You think most of this stuff here is organic? Oh boy..
It can either help you conquer the world if you were already doing that anyway or it can make you spend your life in a cave before throwing you into a fucking volcano.
It's a winner-takes-all karma prize for being first to post the article.
This causes a rush of people to post.
HN has a mechanism by which duplicate submissions count as upvotes toward the first submission.
This is a positive feedback for the desire to be first, which increases duplicate submissions and in turn the karma reward.
This effect means that good blogs stay well upvoted. This isn't altogether a bad thing, but it does mean some blogs require a string of poorly received posts before that effect wears off and people no longer rush to be first.
One way to fix this would be to attribute all karma to user simonw himself ( and do similar where attribution to an HN user is known. )

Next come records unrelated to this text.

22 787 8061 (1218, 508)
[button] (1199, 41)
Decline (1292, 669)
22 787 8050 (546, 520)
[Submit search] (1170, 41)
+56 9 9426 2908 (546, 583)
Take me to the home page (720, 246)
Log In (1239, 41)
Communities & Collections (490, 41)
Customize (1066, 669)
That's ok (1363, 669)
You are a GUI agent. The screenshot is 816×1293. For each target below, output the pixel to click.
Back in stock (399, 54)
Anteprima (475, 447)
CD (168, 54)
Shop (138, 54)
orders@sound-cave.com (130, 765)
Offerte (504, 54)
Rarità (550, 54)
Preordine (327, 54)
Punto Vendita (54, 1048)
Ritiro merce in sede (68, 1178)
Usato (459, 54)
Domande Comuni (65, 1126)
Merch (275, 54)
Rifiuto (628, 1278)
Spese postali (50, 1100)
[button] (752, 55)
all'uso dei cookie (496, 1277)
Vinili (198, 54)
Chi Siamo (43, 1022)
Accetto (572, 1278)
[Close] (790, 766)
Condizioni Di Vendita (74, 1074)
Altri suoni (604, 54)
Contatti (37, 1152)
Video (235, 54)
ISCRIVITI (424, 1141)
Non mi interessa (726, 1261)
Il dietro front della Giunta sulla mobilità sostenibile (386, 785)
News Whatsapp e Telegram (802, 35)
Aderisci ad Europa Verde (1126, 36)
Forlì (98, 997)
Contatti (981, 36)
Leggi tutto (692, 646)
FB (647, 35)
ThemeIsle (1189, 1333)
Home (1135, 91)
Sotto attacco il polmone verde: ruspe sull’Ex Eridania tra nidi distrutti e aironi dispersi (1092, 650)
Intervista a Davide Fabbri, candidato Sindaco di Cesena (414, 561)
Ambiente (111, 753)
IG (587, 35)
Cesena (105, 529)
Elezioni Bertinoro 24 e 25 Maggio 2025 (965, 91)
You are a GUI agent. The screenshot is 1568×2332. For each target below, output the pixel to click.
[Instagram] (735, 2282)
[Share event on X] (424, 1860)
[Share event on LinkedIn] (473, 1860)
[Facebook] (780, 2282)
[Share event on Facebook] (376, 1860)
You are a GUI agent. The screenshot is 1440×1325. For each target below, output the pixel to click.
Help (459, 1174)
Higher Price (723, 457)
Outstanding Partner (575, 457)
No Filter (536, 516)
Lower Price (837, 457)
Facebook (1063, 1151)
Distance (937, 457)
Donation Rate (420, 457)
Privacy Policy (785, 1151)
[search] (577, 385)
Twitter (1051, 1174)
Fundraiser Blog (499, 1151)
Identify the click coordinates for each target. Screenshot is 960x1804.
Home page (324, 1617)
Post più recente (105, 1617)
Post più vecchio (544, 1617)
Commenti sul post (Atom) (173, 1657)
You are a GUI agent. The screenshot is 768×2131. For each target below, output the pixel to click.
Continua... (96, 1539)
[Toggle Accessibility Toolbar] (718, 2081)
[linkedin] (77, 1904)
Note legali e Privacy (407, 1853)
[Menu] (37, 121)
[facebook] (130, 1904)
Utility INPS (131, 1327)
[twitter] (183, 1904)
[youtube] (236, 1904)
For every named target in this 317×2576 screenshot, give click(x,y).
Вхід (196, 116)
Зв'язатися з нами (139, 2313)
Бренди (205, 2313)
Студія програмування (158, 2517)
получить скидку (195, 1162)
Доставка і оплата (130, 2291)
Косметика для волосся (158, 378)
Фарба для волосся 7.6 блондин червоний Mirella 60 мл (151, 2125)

When he resurfaced in my feeds as an AI commentator it took me quite a long while to join the dots that he was the same person!
We detached this comment from https://news.ycombinator.com/item?id=48189072 and marked it off topic.
As time progresses one now has a yard stick to measure against progress. No more excuses - show me the money baby.
How are these even graded? Qwen3.6-35B-A3B gets high marks for a pelican with a gaping hole in its bill?
edit: Just noticed its feet are disconnected from its legs as well (but right on the pedals!). Pardon my French but that's Chinese af.